Syrians Foil Strike on U.S. Embassy
Four suspected Islamic militants hurled hand grenades and sprayed machine-gun fire in an attempt to storm the American Embassy in Damascus on Tuesday, but were gunned down by Syrian forces.
The brazen morning attack in the Syrian capital seemed to briefly ease tensions between Washington and Damascus, as U.S. officials thanked Syria for defending the embassy. But the attack also raised questions about President Bashar Assad’s grip on security, and his regime’s relationship with extremist groups.
“We appreciate the response of the Syrian security forces to help secure our territory,” said Secretary of State Condoleezza Rice, speaking at an appearance in Stellarton, Canada. “I do think that the Syrians reacted to this attack in a way that helped to secure our people, and we very much appreciate that.”
Other Bush administration officials, however, referred to long-standing tensions with Syria, which remains on the State Department’s list of state sponsors of terrorism.

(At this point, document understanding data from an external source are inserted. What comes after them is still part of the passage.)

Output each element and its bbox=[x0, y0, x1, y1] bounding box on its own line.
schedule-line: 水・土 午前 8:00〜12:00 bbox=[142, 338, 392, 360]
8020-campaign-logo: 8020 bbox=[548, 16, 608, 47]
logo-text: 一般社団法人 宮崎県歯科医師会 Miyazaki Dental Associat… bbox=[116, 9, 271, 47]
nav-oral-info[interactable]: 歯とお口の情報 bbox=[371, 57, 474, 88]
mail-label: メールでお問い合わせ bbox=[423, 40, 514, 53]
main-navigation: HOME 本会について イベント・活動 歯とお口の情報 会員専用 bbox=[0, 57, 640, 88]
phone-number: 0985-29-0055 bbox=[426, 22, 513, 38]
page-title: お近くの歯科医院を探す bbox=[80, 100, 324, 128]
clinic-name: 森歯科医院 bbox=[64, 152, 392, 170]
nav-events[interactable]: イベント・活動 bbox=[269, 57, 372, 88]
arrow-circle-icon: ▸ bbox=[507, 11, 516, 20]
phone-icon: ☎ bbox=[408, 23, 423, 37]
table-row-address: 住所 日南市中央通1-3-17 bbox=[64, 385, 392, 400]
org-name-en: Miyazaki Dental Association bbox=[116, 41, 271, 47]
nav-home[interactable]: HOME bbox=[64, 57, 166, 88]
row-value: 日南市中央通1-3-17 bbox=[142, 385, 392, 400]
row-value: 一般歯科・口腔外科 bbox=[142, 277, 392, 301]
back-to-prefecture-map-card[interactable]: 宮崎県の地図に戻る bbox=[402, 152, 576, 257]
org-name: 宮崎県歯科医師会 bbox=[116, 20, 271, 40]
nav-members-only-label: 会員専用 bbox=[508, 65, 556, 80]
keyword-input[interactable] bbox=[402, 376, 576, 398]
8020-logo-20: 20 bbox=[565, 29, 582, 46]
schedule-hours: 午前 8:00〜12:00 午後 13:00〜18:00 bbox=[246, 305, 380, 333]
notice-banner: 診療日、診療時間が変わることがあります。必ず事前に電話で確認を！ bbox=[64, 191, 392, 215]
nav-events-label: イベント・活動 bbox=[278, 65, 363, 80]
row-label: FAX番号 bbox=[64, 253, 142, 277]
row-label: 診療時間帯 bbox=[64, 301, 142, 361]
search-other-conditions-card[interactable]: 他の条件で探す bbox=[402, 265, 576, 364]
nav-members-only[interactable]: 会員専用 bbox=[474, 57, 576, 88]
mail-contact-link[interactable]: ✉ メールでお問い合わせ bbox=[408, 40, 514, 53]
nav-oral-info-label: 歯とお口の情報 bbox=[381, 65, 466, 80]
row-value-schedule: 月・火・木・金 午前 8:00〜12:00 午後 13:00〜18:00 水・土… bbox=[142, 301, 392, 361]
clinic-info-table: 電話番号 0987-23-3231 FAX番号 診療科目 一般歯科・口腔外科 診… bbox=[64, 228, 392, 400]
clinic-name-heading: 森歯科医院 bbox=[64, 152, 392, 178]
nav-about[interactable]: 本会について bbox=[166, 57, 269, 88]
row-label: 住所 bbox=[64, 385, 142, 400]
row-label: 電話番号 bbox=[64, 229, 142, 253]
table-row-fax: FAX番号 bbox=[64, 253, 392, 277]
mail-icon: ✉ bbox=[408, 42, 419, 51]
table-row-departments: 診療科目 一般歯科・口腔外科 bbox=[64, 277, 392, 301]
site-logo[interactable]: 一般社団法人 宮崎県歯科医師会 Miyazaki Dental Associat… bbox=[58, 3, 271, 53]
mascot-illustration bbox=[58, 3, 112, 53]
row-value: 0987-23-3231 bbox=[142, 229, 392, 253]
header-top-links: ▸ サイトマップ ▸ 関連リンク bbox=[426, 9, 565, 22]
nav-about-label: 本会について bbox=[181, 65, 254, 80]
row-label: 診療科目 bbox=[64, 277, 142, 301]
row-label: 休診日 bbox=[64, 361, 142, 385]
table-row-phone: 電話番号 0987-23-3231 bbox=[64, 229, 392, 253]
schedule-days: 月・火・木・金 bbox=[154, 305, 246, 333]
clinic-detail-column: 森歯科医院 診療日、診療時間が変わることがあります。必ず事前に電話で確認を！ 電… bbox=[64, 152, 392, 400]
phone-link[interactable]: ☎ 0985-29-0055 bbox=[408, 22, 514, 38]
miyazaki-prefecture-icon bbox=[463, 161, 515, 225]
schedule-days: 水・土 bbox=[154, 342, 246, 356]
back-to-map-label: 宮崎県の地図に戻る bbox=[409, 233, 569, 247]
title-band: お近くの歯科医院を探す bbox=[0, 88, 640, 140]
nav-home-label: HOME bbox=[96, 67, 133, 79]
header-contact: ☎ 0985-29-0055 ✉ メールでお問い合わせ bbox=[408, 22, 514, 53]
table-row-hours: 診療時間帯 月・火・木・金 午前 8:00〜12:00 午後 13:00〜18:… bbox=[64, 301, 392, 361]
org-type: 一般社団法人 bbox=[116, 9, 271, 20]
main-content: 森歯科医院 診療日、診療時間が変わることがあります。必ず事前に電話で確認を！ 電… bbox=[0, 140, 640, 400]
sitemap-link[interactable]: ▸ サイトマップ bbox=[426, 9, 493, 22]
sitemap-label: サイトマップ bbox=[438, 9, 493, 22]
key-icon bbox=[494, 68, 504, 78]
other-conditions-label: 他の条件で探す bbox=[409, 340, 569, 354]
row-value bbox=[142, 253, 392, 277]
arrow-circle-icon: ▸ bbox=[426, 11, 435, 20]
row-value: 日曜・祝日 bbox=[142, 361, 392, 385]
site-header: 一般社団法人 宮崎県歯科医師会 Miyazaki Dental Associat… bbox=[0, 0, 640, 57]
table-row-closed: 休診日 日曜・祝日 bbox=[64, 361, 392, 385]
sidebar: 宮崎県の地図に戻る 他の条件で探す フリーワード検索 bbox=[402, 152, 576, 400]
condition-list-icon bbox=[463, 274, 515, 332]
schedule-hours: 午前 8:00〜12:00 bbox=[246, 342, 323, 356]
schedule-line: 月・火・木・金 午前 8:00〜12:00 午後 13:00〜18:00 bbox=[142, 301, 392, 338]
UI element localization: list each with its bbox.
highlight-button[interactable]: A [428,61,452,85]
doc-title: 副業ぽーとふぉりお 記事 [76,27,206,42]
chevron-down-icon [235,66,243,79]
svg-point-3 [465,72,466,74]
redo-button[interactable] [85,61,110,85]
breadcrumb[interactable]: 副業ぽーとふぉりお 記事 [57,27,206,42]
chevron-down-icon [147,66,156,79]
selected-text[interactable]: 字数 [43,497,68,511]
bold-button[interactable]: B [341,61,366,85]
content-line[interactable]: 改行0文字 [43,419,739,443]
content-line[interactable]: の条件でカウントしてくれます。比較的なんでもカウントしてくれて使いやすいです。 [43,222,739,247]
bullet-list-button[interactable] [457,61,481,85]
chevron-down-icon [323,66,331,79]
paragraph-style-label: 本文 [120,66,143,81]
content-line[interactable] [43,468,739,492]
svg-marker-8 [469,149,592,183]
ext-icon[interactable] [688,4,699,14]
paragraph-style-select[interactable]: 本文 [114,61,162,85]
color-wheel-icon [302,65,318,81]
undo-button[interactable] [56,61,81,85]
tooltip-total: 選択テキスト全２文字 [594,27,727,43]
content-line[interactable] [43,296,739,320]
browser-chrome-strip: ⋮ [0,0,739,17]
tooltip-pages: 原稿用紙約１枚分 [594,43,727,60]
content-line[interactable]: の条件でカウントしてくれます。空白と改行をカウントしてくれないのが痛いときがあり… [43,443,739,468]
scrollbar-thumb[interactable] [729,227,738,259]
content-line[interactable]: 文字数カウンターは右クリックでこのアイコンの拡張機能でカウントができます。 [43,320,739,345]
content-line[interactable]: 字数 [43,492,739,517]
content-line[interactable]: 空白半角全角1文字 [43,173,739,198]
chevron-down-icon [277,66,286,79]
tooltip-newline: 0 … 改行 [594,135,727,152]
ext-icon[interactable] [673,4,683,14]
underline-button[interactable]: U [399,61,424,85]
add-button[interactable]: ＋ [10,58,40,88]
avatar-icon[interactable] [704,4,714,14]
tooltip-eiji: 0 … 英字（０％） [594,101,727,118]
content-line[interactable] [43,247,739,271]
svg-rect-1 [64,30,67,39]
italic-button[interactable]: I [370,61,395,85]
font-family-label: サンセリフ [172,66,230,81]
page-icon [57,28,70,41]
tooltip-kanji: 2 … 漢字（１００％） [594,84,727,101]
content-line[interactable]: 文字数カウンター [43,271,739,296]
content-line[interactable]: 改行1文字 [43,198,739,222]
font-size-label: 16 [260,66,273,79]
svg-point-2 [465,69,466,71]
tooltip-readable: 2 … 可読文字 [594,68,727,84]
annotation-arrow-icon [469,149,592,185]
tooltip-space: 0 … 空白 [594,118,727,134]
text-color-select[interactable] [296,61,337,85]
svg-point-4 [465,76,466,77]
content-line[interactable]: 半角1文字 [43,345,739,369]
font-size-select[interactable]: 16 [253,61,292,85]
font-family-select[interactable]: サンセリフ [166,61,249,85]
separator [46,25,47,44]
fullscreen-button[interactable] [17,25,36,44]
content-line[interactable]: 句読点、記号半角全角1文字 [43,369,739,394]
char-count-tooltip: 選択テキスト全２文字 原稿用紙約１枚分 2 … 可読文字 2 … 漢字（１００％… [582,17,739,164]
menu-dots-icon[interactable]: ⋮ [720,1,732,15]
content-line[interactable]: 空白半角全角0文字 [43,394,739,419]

“The Syrian police forces did their job, and they were professional about it,” said White House Press Secretary Tony Snow. “Now, the next step is for Syria to play a constructive role in the war on terror. Stop harboring terrorist groups, stop being an agent in fomenting terror, and work with us to fight against terror, as Libya has done. That’s the next step for Syria.”
The Syrian government blamed the bungled attack on a little-known hard-line Sunni militant group that calls itself Jund al Sham, or Soldiers of the Levant, allegedly linked to the Al Qaeda terrorist network.
“It’s clearly a terrorist operation,” said Interior Minister Gen. Bassam Abdel Majeed.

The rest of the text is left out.